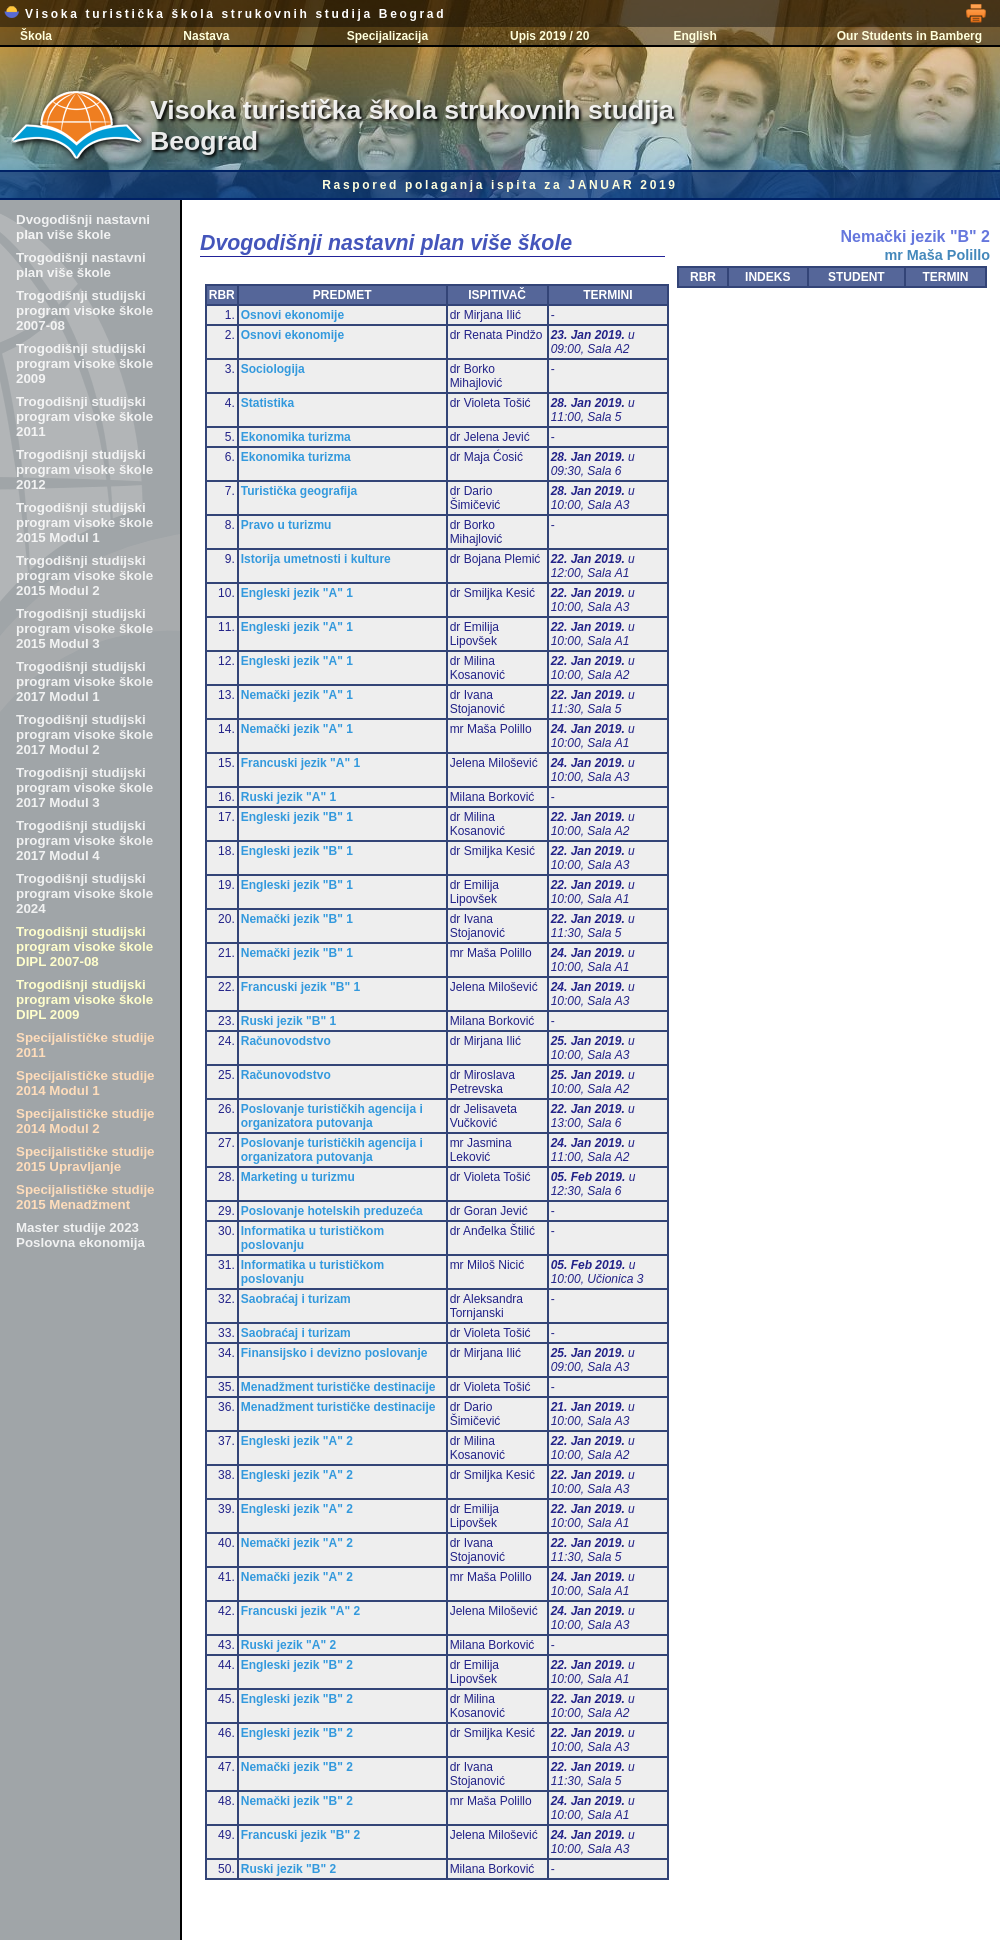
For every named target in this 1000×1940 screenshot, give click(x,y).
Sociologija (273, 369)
---
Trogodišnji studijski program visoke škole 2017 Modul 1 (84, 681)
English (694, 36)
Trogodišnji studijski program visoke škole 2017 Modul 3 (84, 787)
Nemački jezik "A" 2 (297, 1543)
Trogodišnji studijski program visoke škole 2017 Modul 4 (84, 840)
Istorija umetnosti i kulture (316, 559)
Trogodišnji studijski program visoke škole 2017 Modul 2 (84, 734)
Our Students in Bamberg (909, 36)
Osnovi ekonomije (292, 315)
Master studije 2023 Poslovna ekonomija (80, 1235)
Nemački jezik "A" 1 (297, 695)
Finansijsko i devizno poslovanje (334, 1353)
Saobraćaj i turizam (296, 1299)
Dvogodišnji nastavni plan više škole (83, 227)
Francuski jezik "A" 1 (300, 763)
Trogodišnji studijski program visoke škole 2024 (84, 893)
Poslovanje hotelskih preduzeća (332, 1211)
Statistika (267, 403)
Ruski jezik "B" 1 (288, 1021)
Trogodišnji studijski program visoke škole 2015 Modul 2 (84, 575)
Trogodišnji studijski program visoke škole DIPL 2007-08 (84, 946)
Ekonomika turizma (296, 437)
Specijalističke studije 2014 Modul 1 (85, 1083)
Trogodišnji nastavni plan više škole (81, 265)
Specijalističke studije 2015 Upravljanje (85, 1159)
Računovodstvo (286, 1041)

■ **Problem requirements**: What is asked for is an exact copy of the lines above from the one containing "Trogodišnji studijski program visoke škole 2017 Modul 1" through the one containing "Trogodišnji studijski program visoke škole 2017 Modul 2", and only those.

■ **Written answer**:
Trogodišnji studijski program visoke škole 2017 Modul 1 (84, 681)
English (694, 36)
Trogodišnji studijski program visoke škole 2017 Modul 3 (84, 787)
Nemački jezik "A" 2 (297, 1543)
Trogodišnji studijski program visoke škole 2017 Modul 4 (84, 840)
Istorija umetnosti i kulture (316, 559)
Trogodišnji studijski program visoke škole 2017 Modul 2 (84, 734)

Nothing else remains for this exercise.